Nachdem die Gefangenen repatriiert worden waren, begannen die Menschen in Tokushima eine Tradition, am Silvesterabend die neunte Symphonie zu ihrem Gedenken zu spielen. Diese Tradition verbreitete sich im ganzen Land und Beethovens Musik wird in jeder Stadt im ganzen Land gespielt, um das Ende des Jahres zu feiern. Beethovens Neunte stand im Mittelpunkt historischer und volkstümlicher Studien nicht nur der Gefangenen in Japan, sondern auch der kollektiven Erinnerung Japans an den Ersten Weltkrieg.

- Murphy, Mahon. "Brücken, Beethoven und Baumkuchen: Deutsche und österreichisch-ungarische Kriegsgefangene und die japanische Heimatfront." Andere Fronten, andere Kriege? Studien zum Ersten Weltkrieg am Vorabend der Hundertjahrfeier (2014).

Dies begründete die Tradition, Beethovens Neunte aufzuführen, um das japanische Neujahr einzuläuten .
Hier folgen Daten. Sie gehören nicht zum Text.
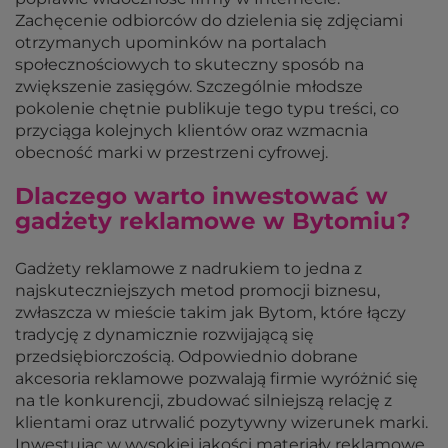
Zachęcenie odbiorców do dzielenia się zdjęciami
otrzymanych upominków na portalach
społecznościowych to skuteczny sposób na
zwiększenie zasięgów. Szczególnie młodsze
pokolenie chętnie publikuje tego typu treści, co
przyciąga kolejnych klientów oraz wzmacnia
obecność marki w przestrzeni cyfrowej.
Dlaczego warto inwestować w
gadżety reklamowe w Bytomiu?
Gadżety reklamowe z nadrukiem to jedna z
najskuteczniejszych metod promocji biznesu,
zwłaszcza w mieście takim jak Bytom, które łączy
tradycję z dynamicznie rozwijającą się
przedsiębiorczością. Odpowiednio dobrane
akcesoria reklamowe pozwalają firmie wyróżnić się
na tle konkurencji, zbudować silniejszą relację z
klientami oraz utrwalić pozytywny wizerunek marki.
Inwestując w wysokiej jakości materiały reklamowe,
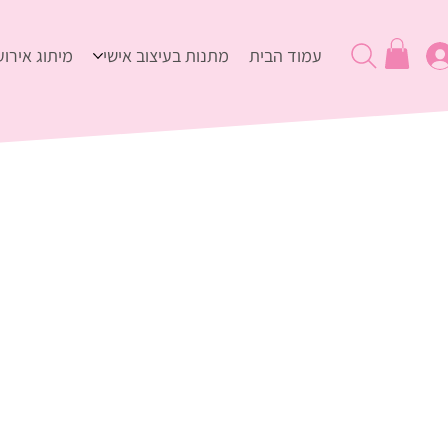
עמוד הבית
מתנות בעיצוב אישי
מיתוג אירוע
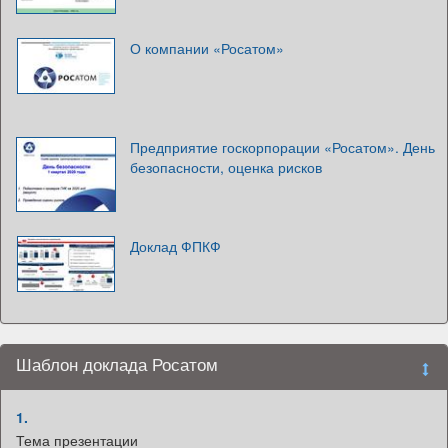
О компании «Росатом»
Предприятие госкорпорации «Росатом». День
безопасности, оценка рисков
Доклад ФПКФ
Шаблон доклада Росатом
1.
Тема презентации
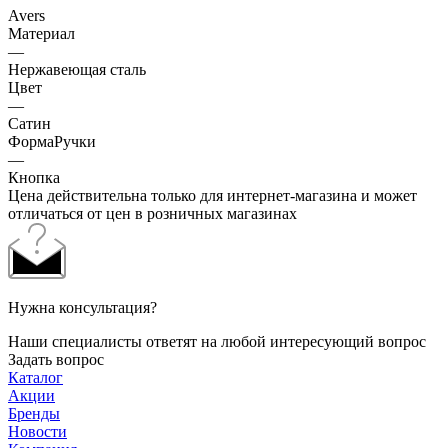
Avers
Материал
—
Нержавеющая сталь
Цвет
—
Сатин
ФормаРучки
—
Кнопка
Цена действительна только для интернет-магазина и может
отличаться от цен в розничных магазинах
Нужна консультация?
Наши специалисты ответят на любой интересующий вопрос
Задать вопрос
Каталог
Акции
Бренды
Новости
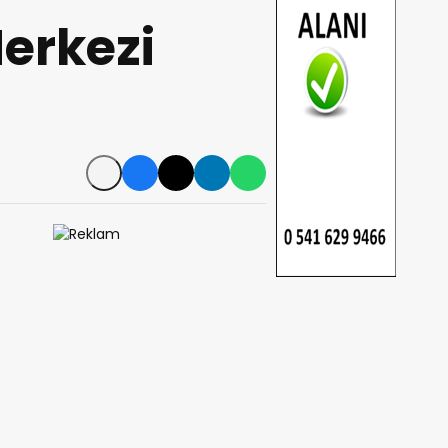
erkezi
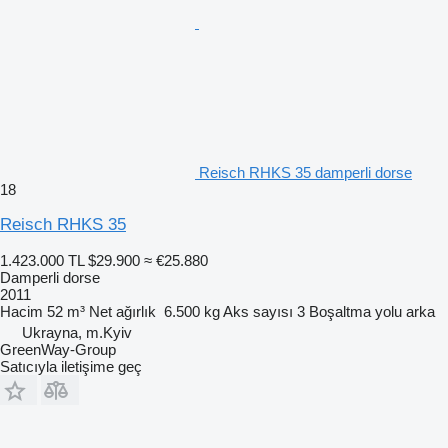
Reisch RHKS 35 damperli dorse
18
Reisch RHKS 35
1.423.000 TL
$29.900
≈ €25.880
Damperli dorse
2011
Hacim
52 m³
Net ağırlık
6.500 kg
Aks sayısı
3
Boşaltma yolu
arka
Ukrayna, m.Kyiv
GreenWay-Group
Satıcıyla iletişime geç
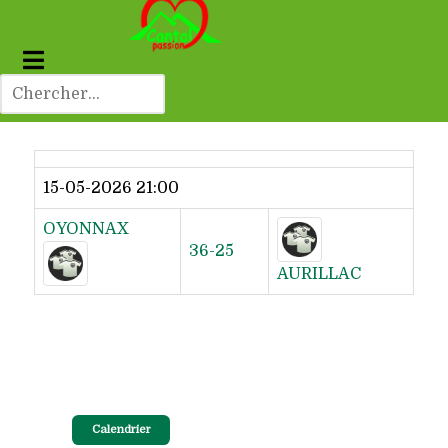
Dernier résultat
15-05-2026 21:00
OYONNAX
36-25
AURILLAC
Calendrier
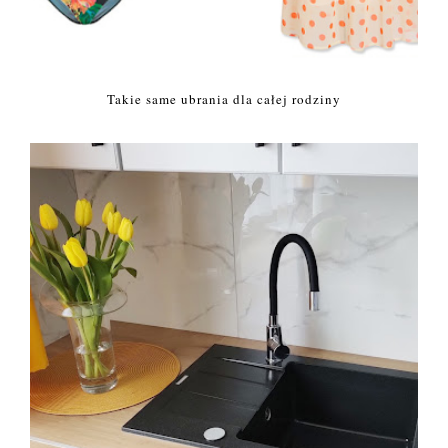
Takie same ubrania dla całej rodziny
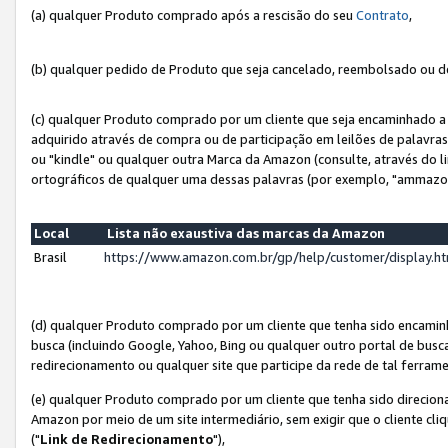
(a) qualquer Produto comprado após a rescisão do seu
Contrato
,
(b) qualquer pedido de Produto que seja cancelado, reembolsado ou d
(c) qualquer Produto comprado por um cliente que seja encaminhado a 
adquirido através de compra ou de participação em leilões de palavra
ou "kindle" ou qualquer outra Marca da Amazon (consulte, através do li
ortográficos de qualquer uma dessas palavras (por exemplo, "ammazon
Local
Lista não exaustiva das marcas da Amazon
Brasil
https://www.amazon.com.br/gp/help/customer/display.
(d) qualquer Produto comprado por um cliente que tenha sido encami
busca (incluindo Google, Yahoo, Bing ou qualquer outro portal de busca
redirecionamento ou qualquer site que participe da rede de tal ferram
(e) qualquer Produto comprado por um cliente que tenha sido direciona
Amazon por meio de um site intermediário, sem exigir que o cliente cli
("
Link de Redirecionamento
"),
Mein Großvater war ein Gefangener in diesem Lager und spielte Geige im Orchester. Ich bin im Besitz einiger historischer Dokumente und Souvenirs darüber, die sich in seinen persönlichen Papieren und Effekten befanden, darunter eine Liste vieler seiner Mitgefangenen, und sogar die Geige, die er dort spielte. Sein Name war Ernest Baerwald, und er war einer der 63 Bando-Anhänger, die in Japan blieben, bis kurz vor Ausbruch des Zweiten Weltkriegs. Er und sein Bruder waren auch äußerst aktiv darin, vielen, vielen osteuropäischen Juden zu helfen, dem Nationalsozialismus durch Japan und dann normalerweise nach Shanghai und Mittelamerika zu entkommen. Faszination
@DavidBaerwald Dein Kommentar ist das Interessanteste, was ich seit langem im Internet gefunden habe.